Fogonazo, Gracias por tu respuesta, pero te quiero hacer una pregunta, no se si conozcas estos transformadores, pero realmente segun las especificaciones que estan impresas en el transformador, la potencia es de 900w o no alcanzara esa potencia?


----------



## Elvis! (Oct 9, 2008)

Trbajando en condidionaes normales esa potencia existe..Tendrias que calcularla con respecto a las modificaciones que le vas a hacer


----------



## Fogonazo (Oct 10, 2008)

Esa potencia del transformador es "Engañosa", ya que no se considera en uso continuo.
El microondas trabaja en ciclos temporizador de trabajo-pausa, así que el transformador solo suministra potencia algunos segundos y descansa otros segundos.
Si trabajara en modo continuo entregando los 900 W creo que se quemaría bastante rápido, igualmente es un buen transformador (Calidad) y si me pasas las medidas te puedo orientar sobre la capacidad real del transformador, que no es poca.


----------



## ricardo73 (Oct 10, 2008)

Hola Fogonazo.

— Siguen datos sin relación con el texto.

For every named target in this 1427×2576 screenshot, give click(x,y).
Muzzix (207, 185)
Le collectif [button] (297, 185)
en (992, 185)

Muy amable por tus acertadas respuestas. Te comento que las medidas estan en el anexo pdf, que coloque al inicio de esta discusion. Serias tan amable de decirme con estas medidas cual es la capacidad real de este transformador ?. 
Gracias.
Ricardo.


----------



## fernandoae (Oct 10, 2008)

Sabias que en un transformador la potencia en el primario es igual a la del secundario?   VpxIp=VsxIs , entonces creo que ya sabes cual es la corriente maxima del secundario.En funcion a eso elegis el cable para bobinar.


----------



## Nico17 (Oct 10, 2008)

Tengo entendido que en esos transformadores por cada vuelta que le bobines te da 1.2 o 1.5 voltios, asi que darias unas 39 vueltas, la toma central y las otras 39 vueltas. Es cosa de probar. Saludos.


----------



## Fogonazo (Oct 10, 2008)

Según el programa de calculo daría 720 W de potencia
Y el secundario tendria (Aproximadamente) 1,7 Volt-Espira


----------



## fernandoae (Oct 10, 2008)

Nico17 dijo:
			
		

> Tengo entendido que en esos transformadores por cada vuelta que le bobines te da 1.2 o 1.5 voltios, asi que darias unas 39 vueltas, la toma central y las otras 39 vueltas. Es cosa de probar. Saludos.



Eso que dicen de los volt por espira no es asi, depende de la cantidad de vueltas del primario... cosa que ninguno sabe a no ser que lo hallan hecho ustedes...asiq eso de decir cuanto es diria que esta de mas


----------